The debate over legalizing the status of the Muslim Brotherhood group endures unsettled debates since the 1964 law, which regulates the work of civil society organizations. From the writer’s perspective, while the Muslim Brotherhood’s ambition for power seems endless, the group proves to all the audience in the political stage that its members are missing the elementary tool of respecting laws. He compares the scenario to the Turkish experience where Islamists admit their legalised status although are in repetitive dispute with secular regulations. Drawing his column to a close, the writer asks if the Muslim Brotherhood will apply the same mechanics of Mubarak’s regime while maneuvering laws to remain immune to responsibility and accountability.

 

For all ex-presidential candidates, please unite

Moataz Billah Abdel-Fattah
Moataz Billah Abdel-Fattah

Moataz Billah Abdel-Fatah

Al-Watan newspaper

In an atmosphere energised with an increasing presence of Islamists in different institutions, Abdel-Fatah stresses that the most significant players in the political scene are those in opposition. While discussing the issue of opposition, the writer defines the term as the generator of rational democracy. In his perspective, opposition forces should not merely stand against the government or the state. Abdel-Fatah relates opposition to all former presidential hopefuls calling on them to unify efforts to establish a true democratic state. For many analysts, merging the efforts of Mohamed ElBaradei, Abdel-Moneim Abul Fotouh, Hamdeen Sabahy and Amr Moussa is dubious. The writer agrees that their ideologies are not compatible neither harmonious to build a fortified bloc. “It is not like one of them is a suit and the other is the tie,” Abdel-Fatah writes.

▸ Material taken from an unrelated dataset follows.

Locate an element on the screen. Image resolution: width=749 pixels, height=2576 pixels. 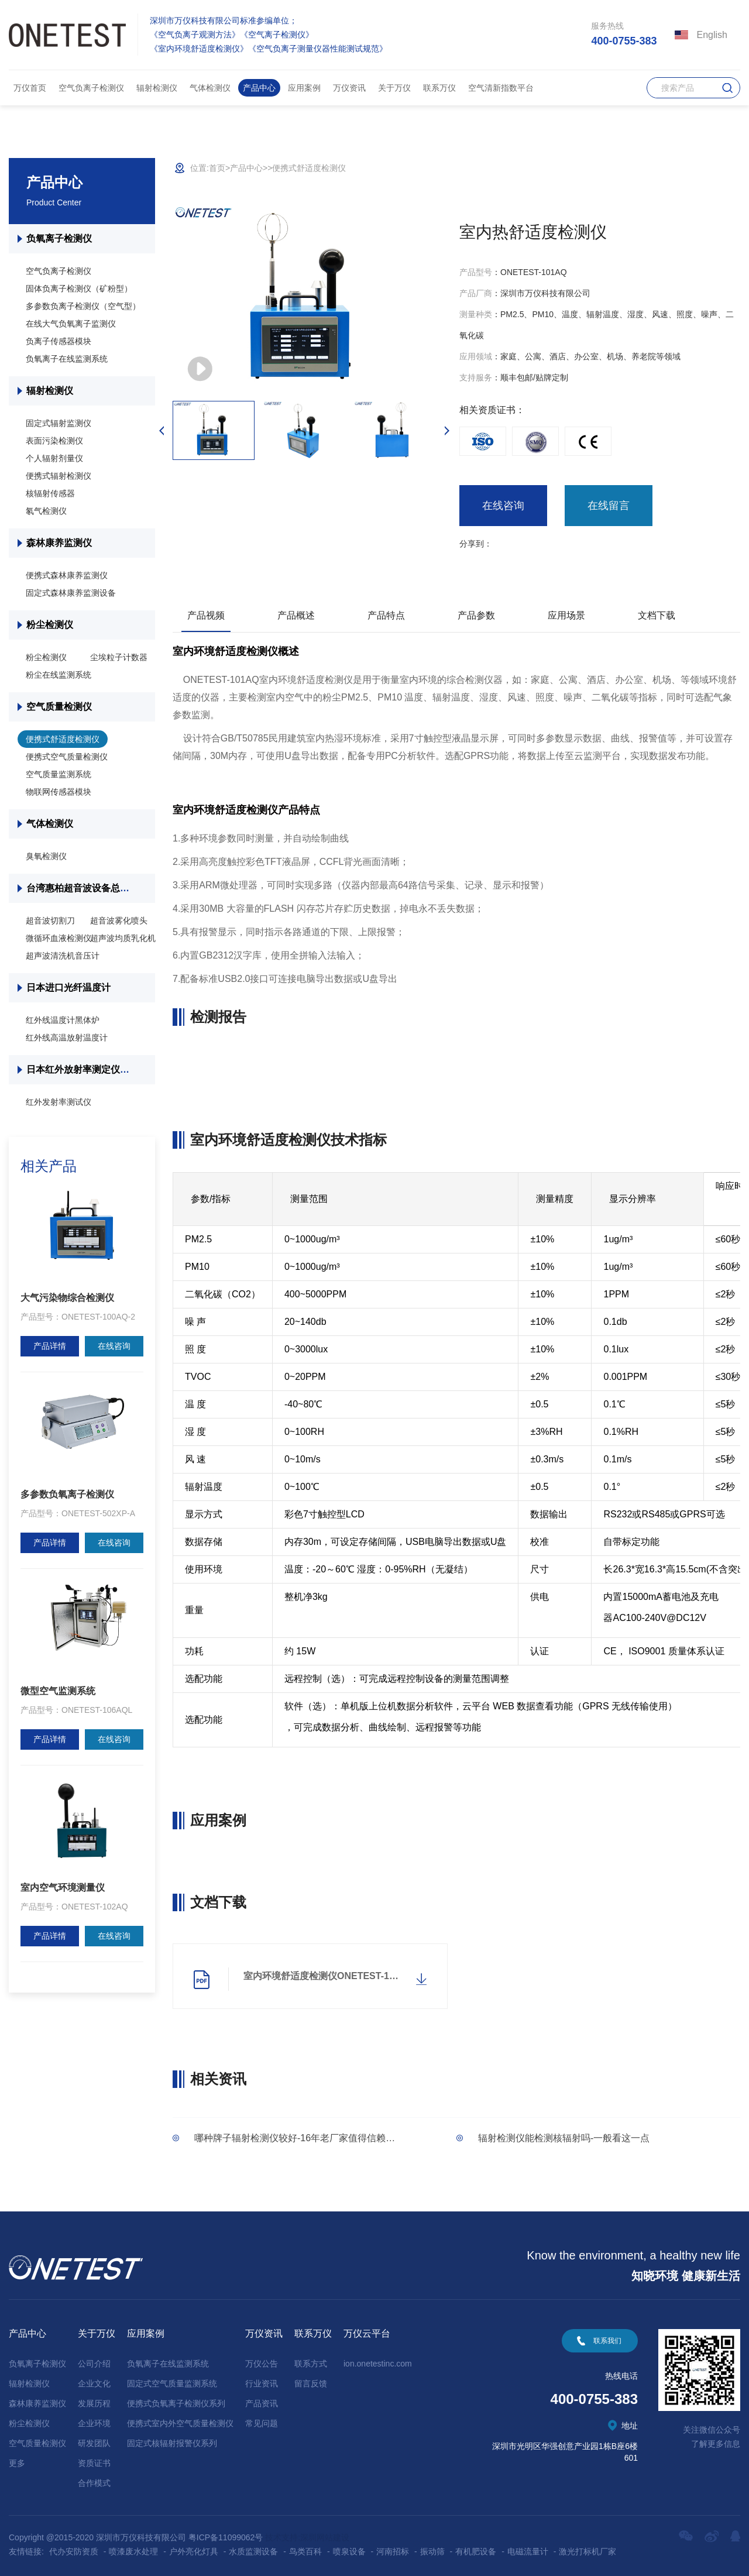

In spite of demonstrating the rivalry generated from their distinct political tendencies, the writer still believes that the figures can work together on achieving dramatic developments similar to the weight of 25 January revolution. There is a historical responsibility that lies on the shoulders of the ex-presidential hopefuls. Abdel-Fatah reminds them of the importance of weighing the balance with Islamists, namely the Muslim Brotherhood and the Salafis. Egypt is in a dire need of balanced political ingredients.

 

Veiled news anchor

Tareq Al-Shenawi
Tareq Al-Shenawi

Tareq Al-Shenawi

Al-Tahrir newspaper

The appearance of the first Egyptian veiled news anchor prompted Al-Shenawi to examine the relation between the Muslim Brotherhood’s dominance of the media. The writer commences his column recalling the first statement of Fatma Nabil, the veiled newsreader, who affirmed that only now the 25 revolutionary goals have touched upon Egyptian media. Although it has been minimally acceptable for female hosts to appear with their head scarves on screens during the time of Mubarak’s more secular-minded authorities, the writer links the move to a political decision that strongly associates veiled anchors to the rule of the Muslim Brotherhood.

Al-Shenawi chides the fact that a headscarf has repeatedly cornered females to work beside rather than in front of the camera. The writer then expresses his fears that the opening space for covered women to read the news might create internal disputes inside several state TV stations. The move might build impressions that unveiled hosts can probably lose chance to excel and reach a stage of staying out of the top job with the increasing presence of veiled hosts. In Al-Shenawi’s perspective, a successful TV host will not be assessed on whether or not she decides to appear with a cover on the head. It is only her excelling performance and her charisma that decides on the amount of viewers and followers of any anchor’s program, Al-Shenawi notes.